--- Data in this exercise Enclosed Below ---
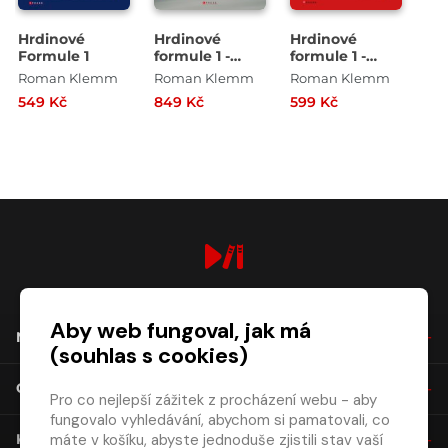
Hrdinové
Hrdinové
Hrdinové
Formule 1
formule 1 -
formule 1 -
Osm
Clark,
Roman Klemm
Roman Klemm
Roman Klemm
nesplněných
Fittipaldi,
549 Kč
849 Kč
599 Kč
snů
Mansell
digiport.cz © 2026
Aby web fungoval, jak má
NÁKUP
(souhlas s cookies)
O SPOLEČNOSTI
Pro co nejlepší zážitek z procházení webu - aby
fungovalo vyhledávání, abychom si pamatovali, co
máte v košíku, abyste jednoduše zjistili stav vaší
KONTAKT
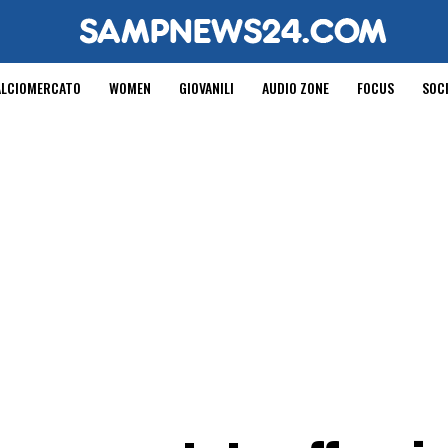
ALCIOMERCATO
WOMEN
GIOVANILI
AUDIO ZONE
FOCUS
SOC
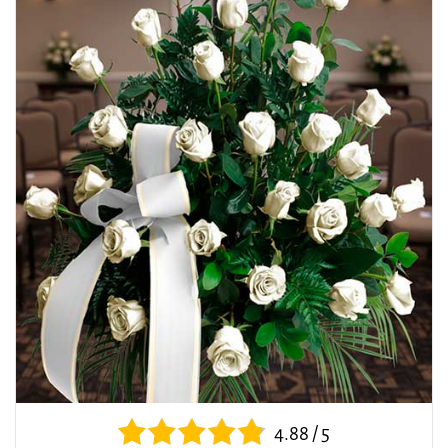
4.88 / 5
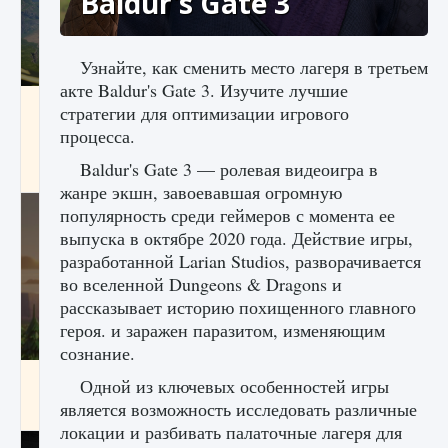
Baldur's Gate 3
Узнайте, как сменить место лагеря в третьем
акте Baldur's Gate 3. Изучите лучшие
Как исправить ошибку Palworld «Идет
стратегии для оптимизации игрового
сохранение мира — Невозможно начать
процесса.
сохранение данных мира»
Baldur's Gate 3 — ролевая видеоигра в
9 августа 2024
2 511
0
0
жанре экшн, завоевавшая огромную
популярность среди геймеров с момента ее
выпуска в октябре 2020 года. Действие игры,
разработанной Larian Studios, разворачивается
во вселенной Dungeons & Dragons и
рассказывает историю похищенного главного
героя. и заражен паразитом, изменяющим
сознание.
Как заработать медали лиги Clash of Clans
Одной из ключевых особенностей игры
является возможность исследовать различные
9 августа 2024
2 599
0
1
локации и разбивать палаточные лагеря для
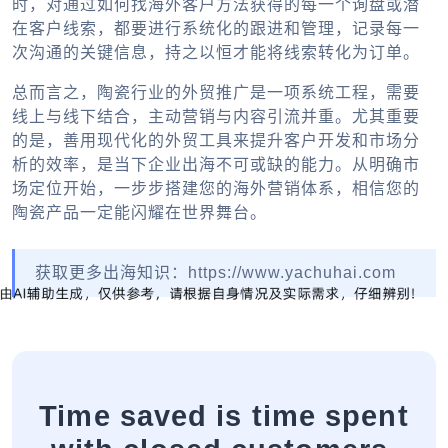
时，对通过
如何找海外客户
方法获得的每一个询盘或潜
在客户线索，都要进行系统化的跟进和管理，记录每一
次沟通的关键信息，持之以恒才能将线索转化为订单。
总而言之，陶瓷行业的外贸推广是一项系统工程，需要
线上与线下结合，主动营销与内容引流并重。尤其重要
的是，善用现代化的
外贸工具
来提升客户开发和市场分
析的效率，是当下企业出海不可或缺的能力。从明确市
场定位开始，一步步搭建您的海外营销体系，相信您的
陶瓷产品一定能闪耀在世界舞台。
获取更多出海知识：https://www.yachuhai.com
Time saved is time spent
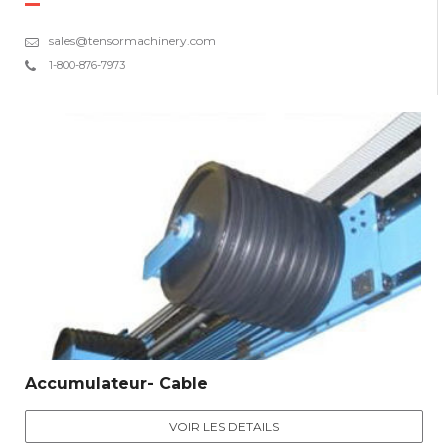
sales@tensormachinery.com
1-800-876-7973
Accumulateur- Cable
VOIR LES DETAILS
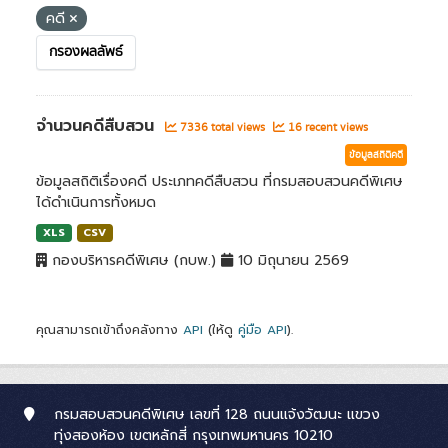
คดี
กรองผลลัพธ์
จำนวนคดีสืบสวน
7336 total views
16 recent views
ข้อมูลสถิติคดี
ข้อมูลสถิติเรื่องคดี ประเภทคดีสืบสวน ที่กรมสอบสวนคดีพิเศษ
ได้ดำเนินการทั้งหมด
XLS
CSV
กองบริหารคดีพิเศษ (กบพ.)
10 มิถุนายน 2569
คุณสามารถเข้าถึงคลังทาง
API
(ให้ดู
คู่มือ API
).
กรมสอบสวนคดีพิเศษ เลขที่ 128 ถนนแจ้งวัฒนะ แขวง
ทุ่งสองห้อง เขตหลักสี่ กรุงเทพมหานคร 10210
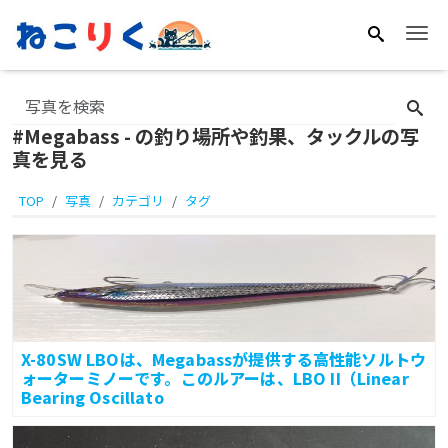
Me
#Megabass - の釣り場所や釣果、タックルの写
真を見る
TOP
写真
カテゴリ
タグ
X-80SW LBOは、Megabassが提供する高性能ソルトウ
ォーターミノーです。このルアーは、LBO II（Linear
Bearing Oscillato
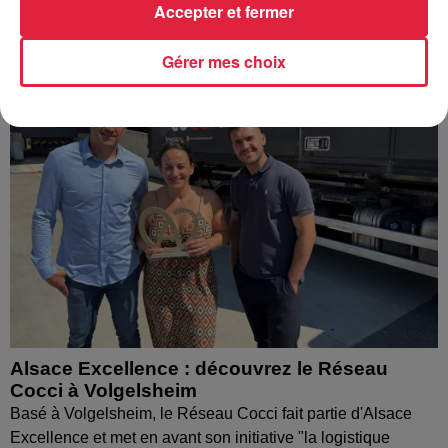
"Création et développement de la filière...
Accepter et fermer
Gérer mes choix
Alsace Excellence : découvrez le Réseau
Cocci à Volgelsheim
Basé à Volgelsheim, le Réseau Cocci fait partie d'Alsace
Excellence et met en avant son initiative "la logistique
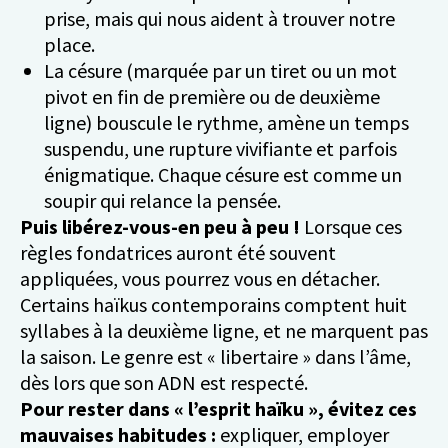
prise, mais qui nous aident à trouver notre
place.
La césure (marquée par un tiret ou un mot
pivot en fin de première ou de deuxième
ligne) bouscule le rythme, amène un temps
suspendu, une rupture vivifiante et parfois
énigmatique. Chaque césure est comme un
soupir qui relance la pensée.
Puis libérez-vous-en peu à peu !
Lorsque ces
règles fondatrices auront été souvent
appliquées, vous pourrez vous en détacher.
Certains haïkus contemporains comptent huit
syllabes à la deuxième ligne, et ne marquent pas
la saison. Le genre est « libertaire » dans l’âme,
dès lors que son ADN est respecté.
Pour rester dans « l’esprit haïku », évitez ces
mauvaises habitudes :
expliquer, employer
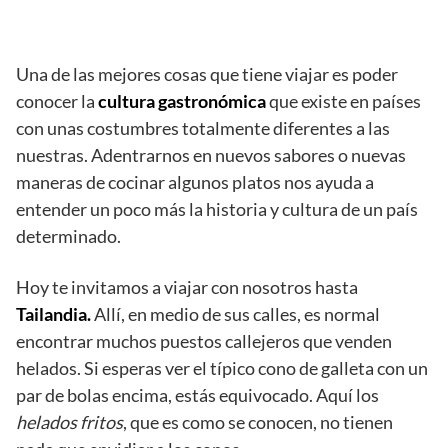
Una de las mejores cosas que tiene viajar es poder
conocer la
cultura gastronómica
que existe en países
con unas costumbres totalmente diferentes a las
nuestras. Adentrarnos en nuevos sabores o nuevas
maneras de cocinar algunos platos nos ayuda a
entender un poco más la historia y cultura de un país
determinado.
Hoy te invitamos a viajar con nosotros hasta
Tailandia.
Allí, en medio de sus calles, es normal
encontrar muchos puestos callejeros que venden
helados. Si esperas ver el típico cono de galleta con un
par de bolas encima, estás equivocado. Aquí los
helados fritos
, que es como se conocen, no tienen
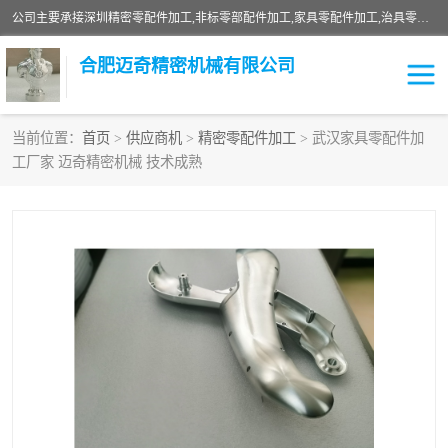
公司主要承接深圳精密零配件加工,非标零部配件加工,家具零配件加工,治具零配件加工,安徽精密零配件加工等各种各种精密机械加工，欢迎来来电咨询！
合肥迈奇精密机械有限公司
当前位置：
首页
>
供应商机
>
精密零配件加工
> 武汉家具零配件加
工厂家 迈奇精密机械 技术成熟
铣床加工
精密零配件加工
机器人零件加工
绝缘材料加工
家具零配件加工
数控精密机加工
零部件机加工
机床零件加工
CNC加工
数控机床加工
不锈钢加工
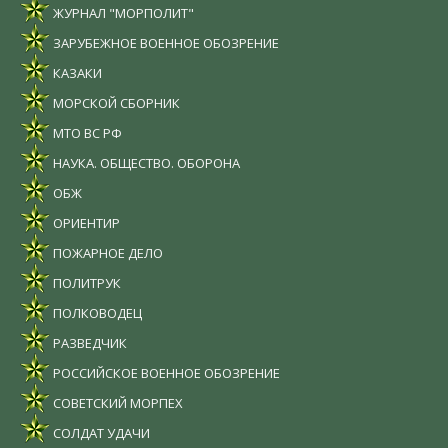
ЖУРНАЛ "МОРПОЛИТ"
ЗАРУБЕЖНОЕ ВОЕННОЕ ОБОЗРЕНИЕ
КАЗАКИ
МОРСКОЙ СБОРНИК
МТО ВС РФ
НАУКА. ОБЩЕСТВО. ОБОРОНА
ОБЖ
ОРИЕНТИР
ПОЖАРНОЕ ДЕЛО
ПОЛИТРУК
ПОЛКОВОДЕЦ
РАЗВЕДЧИК
РОССИЙСКОЕ ВОЕННОЕ ОБОЗРЕНИЕ
СОВЕТСКИЙ МОРПЕХ
СОЛДАТ УДАЧИ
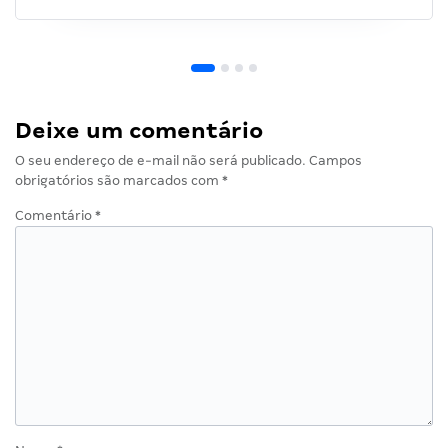
Deixe um comentário
O seu endereço de e-mail não será publicado.
Campos
obrigatórios são marcados com
*
Comentário
*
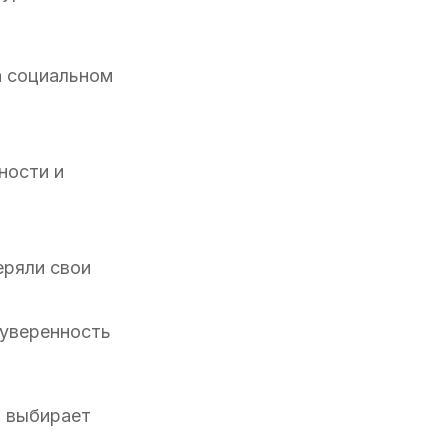
а социальном
ности и
еряли свои
 уверенность
о выбирает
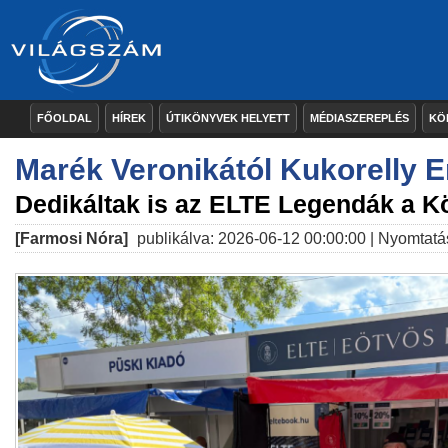
FŐOLDAL
HÍREK
ÚTIKÖNYVEK HELYETT
MÉDIASZEREPLÉS
KÖ
Marék Veronikától Kukorelly E
Dedikáltak is az ELTE Legendák a 
[Farmosi Nóra]
publikálva: 2026-06-12 00:00:00 |
Nyomtatá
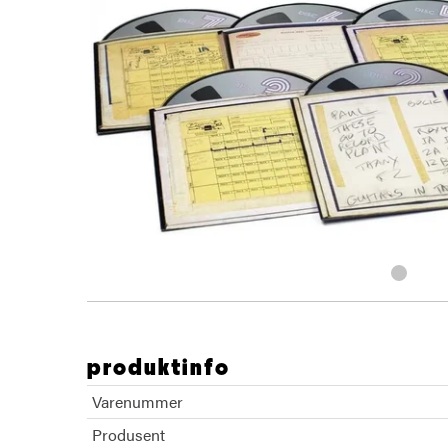
produktinfo
Varenummer
Produsent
--- End of Enclosed Data in this exercise ---
--- What is expected ---
An exact copy of the entries above is required; pictures are not part of it.

--- Written answer ---
Hrdinové
Hrdinové
Hrdinové
Formule 1
formule 1 -
formule 1 -
Osm
Clark,
Roman Klemm
Roman Klemm
Roman Klemm
nesplněných
Fittipaldi,
549 Kč
849 Kč
599 Kč
snů
Mansell
digiport.cz © 2026
Aby web fungoval, jak má
NÁKUP
(souhlas s cookies)
O SPOLEČNOSTI
Pro co nejlepší zážitek z procházení webu - aby
fungovalo vyhledávání, abychom si pamatovali, co
máte v košíku, abyste jednoduše zjistili stav vaší
KONTAKT
ALCIOMERCATO
WOMEN
GIOVANILI
AUDIO ZONE
FOCUS
SOC
4.88 / 5
Baldur's Gate 3
Узнайте, как сменить место лагеря в третьем
акте Baldur's Gate 3. Изучите лучшие
Как исправить ошибку Palworld «Идет
стратегии для оптимизации игрового
сохранение мира — Невозможно начать
процесса.
сохранение данных мира»
Baldur's Gate 3 — ролевая видеоигра в
9 августа 2024
2 511
0
0
жанре экшн, завоевавшая огромную
популярность среди геймеров с момента ее
выпуска в октябре 2020 года. Действие игры,
разработанной Larian Studios, разворачивается
во вселенной Dungeons & Dragons и
рассказывает историю похищенного главного
героя. и заражен паразитом, изменяющим
сознание.
Как заработать медали лиги Clash of Clans
Одной из ключевых особенностей игры
является возможность исследовать различные
9 августа 2024
2 599
0
1
локации и разбивать палаточные лагеря для
时，对通过
如何找海外客户
方法获得的每一个询盘或潜
在客户线索，都要进行系统化的跟进和管理，记录每一
次沟通的关键信息，持之以恒才能将线索转化为订单。
总而言之，陶瓷行业的外贸推广是一项系统工程，需要
线上与线下结合，主动营销与内容引流并重。尤其重要
的是，善用现代化的
外贸工具
来提升客户开发和市场分
析的效率，是当下企业出海不可或缺的能力。从明确市
场定位开始，一步步搭建您的海外营销体系，相信您的
陶瓷产品一定能闪耀在世界舞台。
获取更多出海知识：https://www.yachuhai.com
Time saved is time spent
sales@tensormachinery.com
1-800-876-7973
Accumulateur- Cable
VOIR LES DETAILS
คดี
กรองผลลัพธ์
จำนวนคดีสืบสวน
7336 total views
16 recent views
ข้อมูลสถิติคดี
ข้อมูลสถิติเรื่องคดี ประเภทคดีสืบสวน ที่กรมสอบสวนคดีพิเศษ
ได้ดำเนินการทั้งหมด
XLS
CSV
กองบริหารคดีพิเศษ (กบพ.)
10 มิถุนายน 2569
คุณสามารถเข้าถึงคลังทาง
API
(ให้ดู
คู่มือ API
).
กรมสอบสวนคดีพิเศษ เลขที่ 128 ถนนแจ้งวัฒนะ แขวง
ทุ่งสองห้อง เขตหลักสี่ กรุงเทพมหานคร 10210
Me
#Megabass - の釣り場所や釣果、タックルの写
真を見る
TOP
写真
カテゴリ
タグ
X-80SW LBOは、Megabassが提供する高性能ソルトウ
ォーターミノーです。このルアーは、LBO II（Linear
Bearing Oscillato
"Création et développement de la filière...
Accepter et fermer
Gérer mes choix
Alsace Excellence : découvrez le Réseau
Cocci à Volgelsheim
Basé à Volgelsheim, le Réseau Cocci fait partie d'Alsace
Excellence et met en avant son initiative "la logistique
prise, mais qui nous aident à trouver notre
place.
La césure (marquée par un tiret ou un mot
pivot en fin de première ou de deuxième
ligne) bouscule le rythme, amène un temps
suspendu, une rupture vivifiante et parfois
énigmatique. Chaque césure est comme un
soupir qui relance la pensée.
Puis libérez-vous-en peu à peu !
Lorsque ces
règles fondatrices auront été souvent
appliquées, vous pourrez vous en détacher.
Certains haïkus contemporains comptent huit
syllabes à la deuxième ligne, et ne marquent pas
la saison. Le genre est « libertaire » dans l’âme,
dès lors que son ADN est respecté.
Pour rester dans « l’esprit haïku », évitez ces
mauvaises habitudes :
expliquer, employer
Una de las mejores cosas que tiene viajar es poder
conocer la
cultura gastronómica
que existe en países
con unas costumbres totalmente diferentes a las
nuestras. Adentrarnos en nuevos sabores o nuevas
maneras de cocinar algunos platos nos ayuda a
entender un poco más la historia y cultura de un país
determinado.
Hoy te invitamos a viajar con nosotros hasta
Tailandia.
Allí, en medio de sus calles, es normal
encontrar muchos puestos callejeros que venden
helados. Si esperas ver el típico cono de galleta con un
par de bolas encima, estás equivocado. Aquí los
helados fritos
, que es como se conocen, no tienen
公司主要承接深圳精密零配件加工,非标零部配件加工,家具零配件加工,治具零配件加工,安徽精密零配件加工等各种各种精密机械加工，欢迎来来电咨询！
合肥迈奇精密机械有限公司
当前位置：
首页
>
供应商机
>
精密零配件加工
> 武汉家具零配件加
工厂家 迈奇精密机械 技术成熟
铣床加工
精密零配件加工
机器人零件加工
绝缘材料加工
家具零配件加工
数控精密机加工
零部件机加工
机床零件加工
CNC加工
数控机床加工
不锈钢加工
ЖУРНАЛ "МОРПОЛИТ"
ЗАРУБЕЖНОЕ ВОЕННОЕ ОБОЗРЕНИЕ
КАЗАКИ
МОРСКОЙ СБОРНИК
МТО ВС РФ
НАУКА. ОБЩЕСТВО. ОБОРОНА
ОБЖ
ОРИЕНТИР
ПОЖАРНОЕ ДЕЛО
ПОЛИТРУК
ПОЛКОВОДЕЦ
РАЗВЕДЧИК
РОССИЙСКОЕ ВОЕННОЕ ОБОЗРЕНИЕ
СОВЕТСКИЙ МОРПЕХ
СОЛДАТ УДАЧИ
Deixe um comentário
O seu endereço de e-mail não será publicado.
Campos
obrigatórios são marcados com
*
Comentário
*
а социальном
ности и
еряли свои
 уверенность
о выбирает
FŐOLDAL
HÍREK
ÚTIKÖNYVEK HELYETT
MÉDIASZEREPLÉS
KÖ
Marék Veronikától Kukorelly E
Dedikáltak is az ELTE Legendák a 
[Farmosi Nóra]
publikálva: 2026-06-12 00:00:00 |
Nyomtatá
produktinfo
Varenummer
Produsent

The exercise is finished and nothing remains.